» **TASK REQUIREMENTS**
Print, in exact form, the lines below from the one containing "曾承认自己被选手们所忽视，自己的建议换来的只有队员们的沉" through the one containing "премирования (включая постановку", and omit all others.

» **INPUT DATA**
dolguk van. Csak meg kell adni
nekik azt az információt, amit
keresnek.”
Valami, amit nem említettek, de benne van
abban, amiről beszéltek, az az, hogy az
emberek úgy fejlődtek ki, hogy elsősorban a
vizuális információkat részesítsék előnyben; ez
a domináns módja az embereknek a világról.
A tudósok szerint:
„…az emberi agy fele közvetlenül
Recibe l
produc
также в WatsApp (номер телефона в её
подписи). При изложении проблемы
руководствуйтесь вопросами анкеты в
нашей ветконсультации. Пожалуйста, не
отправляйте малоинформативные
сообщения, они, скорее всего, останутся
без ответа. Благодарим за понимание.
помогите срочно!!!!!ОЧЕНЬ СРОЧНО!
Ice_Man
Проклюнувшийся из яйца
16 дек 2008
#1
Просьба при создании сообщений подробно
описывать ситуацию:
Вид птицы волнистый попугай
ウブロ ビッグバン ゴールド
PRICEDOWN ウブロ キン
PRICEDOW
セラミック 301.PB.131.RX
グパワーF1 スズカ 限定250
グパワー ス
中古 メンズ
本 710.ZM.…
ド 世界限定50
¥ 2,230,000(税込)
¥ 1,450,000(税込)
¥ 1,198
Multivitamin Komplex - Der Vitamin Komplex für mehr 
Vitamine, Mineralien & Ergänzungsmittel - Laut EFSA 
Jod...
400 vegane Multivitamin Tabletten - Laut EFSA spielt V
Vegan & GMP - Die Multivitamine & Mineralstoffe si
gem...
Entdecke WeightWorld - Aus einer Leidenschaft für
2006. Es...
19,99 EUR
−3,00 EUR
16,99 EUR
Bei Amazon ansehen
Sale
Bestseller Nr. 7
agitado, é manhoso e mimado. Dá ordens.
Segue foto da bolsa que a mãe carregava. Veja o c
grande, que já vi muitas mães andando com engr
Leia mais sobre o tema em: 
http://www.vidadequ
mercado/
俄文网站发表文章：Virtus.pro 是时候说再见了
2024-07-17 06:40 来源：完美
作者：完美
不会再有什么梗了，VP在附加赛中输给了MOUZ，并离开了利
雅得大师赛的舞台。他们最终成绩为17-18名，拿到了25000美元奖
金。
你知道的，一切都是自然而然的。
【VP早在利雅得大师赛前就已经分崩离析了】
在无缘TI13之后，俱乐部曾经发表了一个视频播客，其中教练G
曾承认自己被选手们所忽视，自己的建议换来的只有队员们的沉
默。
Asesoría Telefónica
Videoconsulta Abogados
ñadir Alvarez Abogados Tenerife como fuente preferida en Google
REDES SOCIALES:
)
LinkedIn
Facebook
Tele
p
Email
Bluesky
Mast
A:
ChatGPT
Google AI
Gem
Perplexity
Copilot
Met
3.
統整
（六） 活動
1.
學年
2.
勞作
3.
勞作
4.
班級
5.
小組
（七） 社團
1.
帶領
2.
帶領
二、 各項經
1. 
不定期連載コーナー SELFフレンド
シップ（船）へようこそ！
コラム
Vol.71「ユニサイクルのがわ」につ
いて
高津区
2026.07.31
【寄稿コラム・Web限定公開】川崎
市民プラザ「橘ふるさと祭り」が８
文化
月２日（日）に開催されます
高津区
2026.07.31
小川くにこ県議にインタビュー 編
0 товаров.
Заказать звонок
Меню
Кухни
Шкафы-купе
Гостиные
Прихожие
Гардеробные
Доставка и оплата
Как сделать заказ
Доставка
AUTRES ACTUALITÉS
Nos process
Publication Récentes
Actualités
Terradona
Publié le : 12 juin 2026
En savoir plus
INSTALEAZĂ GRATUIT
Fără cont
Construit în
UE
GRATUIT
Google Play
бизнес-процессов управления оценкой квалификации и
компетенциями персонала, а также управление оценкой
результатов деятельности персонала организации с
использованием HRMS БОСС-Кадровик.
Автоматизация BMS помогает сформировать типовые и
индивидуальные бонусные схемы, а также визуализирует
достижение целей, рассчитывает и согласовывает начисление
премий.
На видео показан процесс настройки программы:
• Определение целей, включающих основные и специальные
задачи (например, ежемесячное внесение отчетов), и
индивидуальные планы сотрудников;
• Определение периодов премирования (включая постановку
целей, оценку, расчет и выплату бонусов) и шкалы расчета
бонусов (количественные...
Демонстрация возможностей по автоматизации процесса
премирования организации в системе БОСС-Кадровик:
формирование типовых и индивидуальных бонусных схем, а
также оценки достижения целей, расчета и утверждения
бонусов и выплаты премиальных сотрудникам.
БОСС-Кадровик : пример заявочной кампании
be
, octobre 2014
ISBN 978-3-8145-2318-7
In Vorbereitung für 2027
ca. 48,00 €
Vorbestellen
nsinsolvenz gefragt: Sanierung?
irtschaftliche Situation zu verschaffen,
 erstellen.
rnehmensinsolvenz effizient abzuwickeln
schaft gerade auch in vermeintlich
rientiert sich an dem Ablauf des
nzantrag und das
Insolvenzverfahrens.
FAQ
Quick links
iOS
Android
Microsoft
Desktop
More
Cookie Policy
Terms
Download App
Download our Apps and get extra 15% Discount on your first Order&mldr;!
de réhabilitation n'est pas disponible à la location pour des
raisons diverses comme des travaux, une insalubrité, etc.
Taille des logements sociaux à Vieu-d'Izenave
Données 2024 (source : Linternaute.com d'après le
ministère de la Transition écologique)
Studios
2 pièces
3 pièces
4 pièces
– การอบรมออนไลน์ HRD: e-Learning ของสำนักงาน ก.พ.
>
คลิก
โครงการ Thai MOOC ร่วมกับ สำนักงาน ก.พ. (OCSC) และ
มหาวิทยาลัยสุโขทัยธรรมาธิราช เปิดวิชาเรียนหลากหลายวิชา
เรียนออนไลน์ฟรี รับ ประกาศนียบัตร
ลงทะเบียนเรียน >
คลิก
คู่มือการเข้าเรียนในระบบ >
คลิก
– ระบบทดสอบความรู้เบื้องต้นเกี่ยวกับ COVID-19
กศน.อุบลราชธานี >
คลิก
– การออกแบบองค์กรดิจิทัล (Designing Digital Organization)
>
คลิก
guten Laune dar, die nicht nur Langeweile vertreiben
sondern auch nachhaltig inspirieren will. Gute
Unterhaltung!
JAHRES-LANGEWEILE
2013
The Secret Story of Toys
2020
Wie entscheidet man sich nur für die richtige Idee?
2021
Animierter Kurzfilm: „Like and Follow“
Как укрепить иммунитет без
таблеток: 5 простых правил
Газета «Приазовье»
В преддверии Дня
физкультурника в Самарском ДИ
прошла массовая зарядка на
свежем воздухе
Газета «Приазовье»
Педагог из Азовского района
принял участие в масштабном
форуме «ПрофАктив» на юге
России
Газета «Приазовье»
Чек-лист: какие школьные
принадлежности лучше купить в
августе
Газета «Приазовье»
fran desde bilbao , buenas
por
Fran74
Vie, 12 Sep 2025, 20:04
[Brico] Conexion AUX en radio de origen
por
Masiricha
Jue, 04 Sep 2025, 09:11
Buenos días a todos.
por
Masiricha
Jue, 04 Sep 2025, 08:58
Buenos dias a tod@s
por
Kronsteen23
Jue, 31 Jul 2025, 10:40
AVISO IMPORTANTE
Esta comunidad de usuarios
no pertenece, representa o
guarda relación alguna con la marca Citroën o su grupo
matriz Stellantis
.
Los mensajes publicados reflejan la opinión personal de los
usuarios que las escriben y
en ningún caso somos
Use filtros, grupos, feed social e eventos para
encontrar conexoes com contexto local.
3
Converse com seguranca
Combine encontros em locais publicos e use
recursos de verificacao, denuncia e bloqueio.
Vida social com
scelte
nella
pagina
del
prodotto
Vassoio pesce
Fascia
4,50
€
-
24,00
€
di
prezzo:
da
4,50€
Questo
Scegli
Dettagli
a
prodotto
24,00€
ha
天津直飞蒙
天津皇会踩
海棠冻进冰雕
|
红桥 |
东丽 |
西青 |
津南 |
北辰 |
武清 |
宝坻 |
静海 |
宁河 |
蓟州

» **SOLUTION TO THIS PROBLEM**
曾承认自己被选手们所忽视，自己的建议换来的只有队员们的沉
默。
Asesoría Telefónica
Videoconsulta Abogados
ñadir Alvarez Abogados Tenerife como fuente preferida en Google
REDES SOCIALES:
)
LinkedIn
Facebook
Tele
p
Email
Bluesky
Mast
A:
ChatGPT
Google AI
Gem
Perplexity
Copilot
Met
3.
統整
（六） 活動
1.
學年
2.
勞作
3.
勞作
4.
班級
5.
小組
（七） 社團
1.
帶領
2.
帶領
二、 各項經
1. 
不定期連載コーナー SELFフレンド
シップ（船）へようこそ！
コラム
Vol.71「ユニサイクルのがわ」につ
いて
高津区
2026.07.31
【寄稿コラム・Web限定公開】川崎
市民プラザ「橘ふるさと祭り」が８
文化
月２日（日）に開催されます
高津区
2026.07.31
小川くにこ県議にインタビュー 編
0 товаров.
Заказать звонок
Меню
Кухни
Шкафы-купе
Гостиные
Прихожие
Гардеробные
Доставка и оплата
Как сделать заказ
Доставка
AUTRES ACTUALITÉS
Nos process
Publication Récentes
Actualités
Terradona
Publié le : 12 juin 2026
En savoir plus
INSTALEAZĂ GRATUIT
Fără cont
Construit în
UE
GRATUIT
Google Play
бизнес-процессов управления оценкой квалификации и
компетенциями персонала, а также управление оценкой
результатов деятельности персонала организации с
использованием HRMS БОСС-Кадровик.
Автоматизация BMS помогает сформировать типовые и
индивидуальные бонусные схемы, а также визуализирует
достижение целей, рассчитывает и согласовывает начисление
премий.
На видео показан процесс настройки программы:
• Определение целей, включающих основные и специальные
задачи (например, ежемесячное внесение отчетов), и
индивидуальные планы сотрудников;
• Определение периодов премирования (включая постановку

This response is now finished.